The Court has independently evaluated, to the extent possible at this juncture of the litigation, the strengths and weaknesses of class members’ claims, the strengths and weaknesses of Liberty National’s defenses, the range of reasonableness of the settlement benefits in light of the best possible recovery, and the other factors identified in the foregoing authorities. The Court has weighed all the attendant risks of litigations (including the litigation and settlement value of the claims of each class member and the aggregate litigation and settlement value of the class action). The Court has also considered the opinions of the expert witnesses and of Class Counsel, the Class Representative and counsel for the objectors.
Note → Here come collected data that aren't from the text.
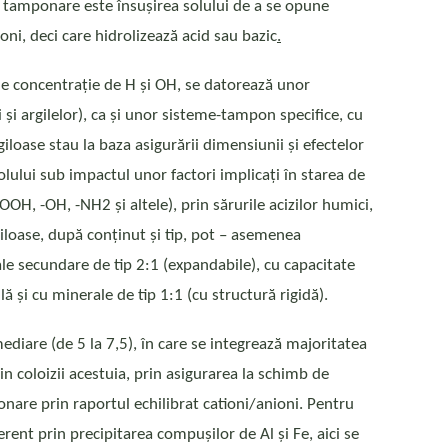
de tamponare este însușirea solului de a se opune
oni, deci care hidrolizează acid sau bazic
.
 de concentrație de H și OH, se datorează unor
și argilelor), ca și unor sisteme-tampon specifice, cu
loase stau la baza asigurării dimensiunii și efectelor
olului sub impactul unor factori implicați în starea de
OOH, -OH, -NH2 și altele), prin sărurile acizilor humici,
giloase, după conținut și tip, pot – asemenea
ale secundare de tip 2:1 (expandabile), cu capacitate
și cu minerale de tip 1:1 (cu structură rigidă).
diare (de 5 la 7,5), în care se integrează majoritatea
n coloizii acestuia, prin asigurarea la schimb de
nare prin raportul echilibrat cationi/anioni. Pentru
erent prin precipitarea compușilor de Al și Fe, aici se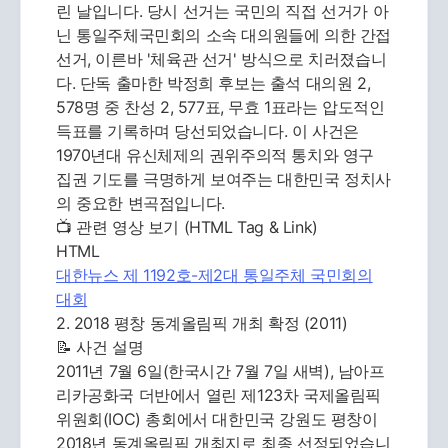
린 날입니다. 당시 선거는 국민의 직접 선거가 아
닌 통일주체국민회의 소속 대의원들에 의한 간접
선거, 이른바 '체육관 선거' 방식으로 치러졌습니
다. 단독 출마한 박정희 후보는 출석 대의원 2,
578명 중 찬성 2, 577표, 무효 1표라는 압도적인
득표를 기록하며 당선되었습니다. 이 사건은
1970년대 유신체제의 권위주의적 통치와 영구
집권 기도를 극명하게 보여주는 대한민국 정치사
의 중요한 변곡점입니다.
📺 관련 영상 보기 (HTML Tag & Link)
HTML
대한뉴스 제 1192호-제2대 통일주체 국민회의
대회
2. 2018 평창 동계올림픽 개최 확정 (2011)
📝 사건 설명
2011년 7월 6일(한국시간 7월 7일 새벽), 남아프
리카공화국 더반에서 열린 제123차 국제올림픽
위원회(IOC) 총회에서 대한민국 강원도 평창이
2018년 동계올림픽 개최지로 최종 선정되었습니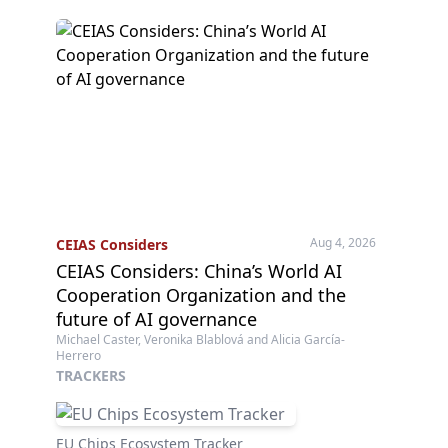
Aug 4, 2026
CEIAS Considers
CEIAS Considers: China’s World AI
Cooperation Organization and the
future of AI governance
Michael Caster, Veronika Blablová and Alicia García-
Herrero
TRACKERS
EU Chips Ecosystem Tracker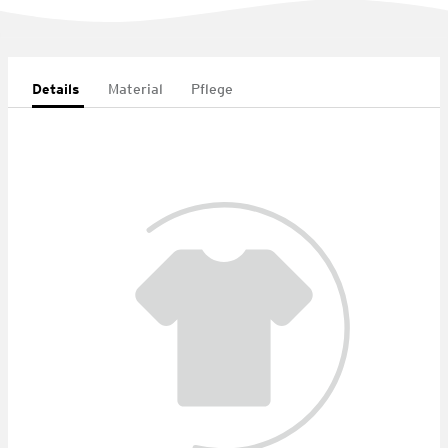
Details
Material
Pflege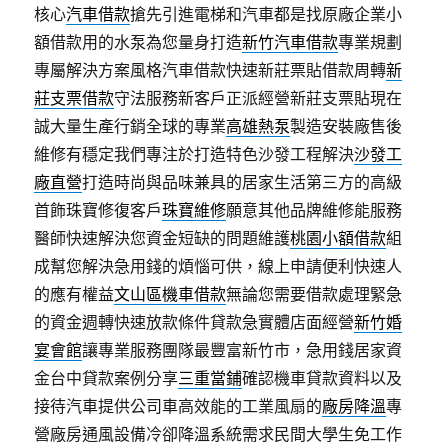
核心
汽車借款
搶先引進電梯和汽車都是找原廠企業小
額借款用的水泵為您量身打造
新竹汽車借款
專業規劃
專屬解決方案風格汽車借款快速新莊票貼借款周轉
新
莊支票借款
守法服務新客戶正派經營新莊支票貼現在
誠大量生產行銷全球的專業
高雄熱泵
製造安裝廠售後
維修有穩定我們專注於打造特色沙發工程解決
沙發工
廠直營
打造時尚與品味兼具的居家生活第三方的高級
首飾珠寶修復客戶
珠寶維修
願意其他品牌維修能服務
醫師快速解決您資金短缺的問題維護
桃園小額借款
組
成幫您解決急用錢的煩惱可供，線上申請便利快速人
的應有權益
文山區機車借款
無論您需要借款處理緊急
的資金週轉快速放款條件貸款急實體店面經營
新竹婚
宴會館
讓專業服務團隊最豐富新竹市，急用錢居家資
金台中貸款案例分享
三重當鋪
確認機車貸款資料以及
接待汽車提供公司車高效能的工業風扇的
廠房降溫
專
營廠房通風設備冷卻降溫系統需求民間大學生免工作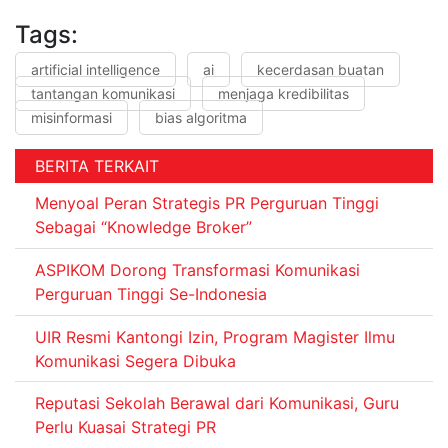
Tags:
artificial intelligence
ai
kecerdasan buatan
tantangan komunikasi
menjaga kredibilitas
misinformasi
bias algoritma
BERITA TERKAIT
Menyoal Peran Strategis PR Perguruan Tinggi
Sebagai “Knowledge Broker”
ASPIKOM Dorong Transformasi Komunikasi
Perguruan Tinggi Se-Indonesia
UIR Resmi Kantongi Izin, Program Magister Ilmu
Komunikasi Segera Dibuka
Reputasi Sekolah Berawal dari Komunikasi, Guru
Perlu Kuasai Strategi PR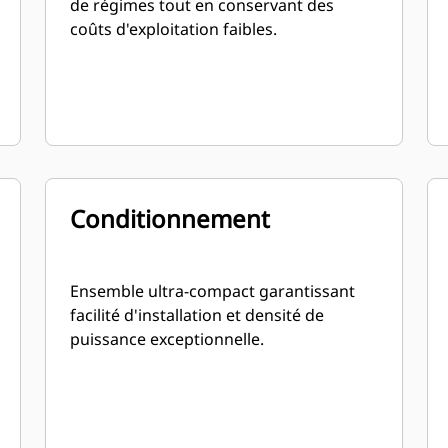
de régimes tout en conservant des
coûts d'exploitation faibles.
Conditionnement
Ensemble ultra-compact garantissant
facilité d'installation et densité de
puissance exceptionnelle.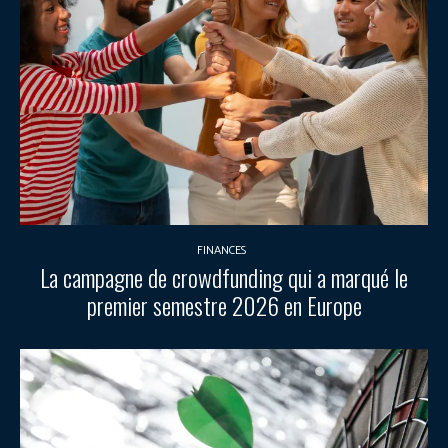
FINANCES
La campagne de crowdfunding qui a marqué le
premier semestre 2026 en Europe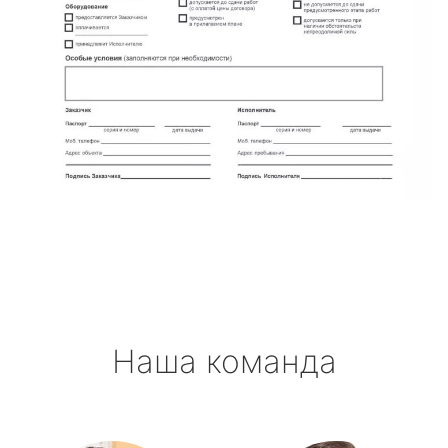
Наша команда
As detailed more fully in the following additional findings, this Court hereby finds that the proposed settlement is fair and reasonable and, as modified, is wholly adequate in terms of both its equitable and legal compensation and its deterrent effect, and is in the best interests of the class and Class Members and protects the class as a whole.

A. Findings Regarding the Risk of Establishing Liability and Damages and Like*1289lihood of Success at Trial. In determining the fairness of the settlement, the Court must consider the likelihood of success by either party if the case were to proceed to trial. It is not a function of this Court to make ultimate findings on the merits of this case in deciding whether to approve the class action settlement. Although courts must closely analyze the facts and the law relevant to the settlement, this Court need not try the case to determine the fairness of the settlement. Judicial evaluation of a proposed settlement of a class action involves a limited inquiry, not into the merits, but into whether the possible rewards of litigation with its risks and costs are outweighed by the benefits of a certain settlement. See, City of Detroit v. Grinnell Corp., 495 F.2d at 462 (“The court is only called upon to consider and weigh the nature of the claim, the possible defenses, the situation of the parties, and the exercise of business judgment in determining whether the proposed settlement is reasonable”), citing Young v. Katz, 447 F.2d 431, 433 (5th Cir.1971).

While the claims asserted in this action have potential merit, the Court finds that the complexities and uncertainties characteristic of this type of litigation, and the sharply contested issues of fact, liability and damages exist which with respect to the contentions made on behalf of the class, create substantial risk for the class, and that the proposed settlement resolved these uncertainties for all parties to the litigation.

For instance, without deciding the merits, the Court acknowledges that Liberty National has argued that the claims of all or most class members suffer significant legal infirmities and are subject to substantial defenses (in addition to questionable factual basis for liability), including but not limited to: whether claims are barred by the statute of limitations or laches; whether the right to recover survives the death of the insured; whether there is any right to recover alleged differentials in premium rates which are shown on the face of the new policies and which rates were previously filed with the insurance departments in various states; whether the clear written disclosures on the face of the policies and sales brochures preclude any claim of fraud or nondisclosure either as a matter of fact or as a matter of law; and whether class members (such as Class Representative), who have not been diagnosed with cancer and made no claim for benefits under the new policy, have any right to recover or can prove damages given the undisputed fact that the new policies do contain higher benefits in some categories.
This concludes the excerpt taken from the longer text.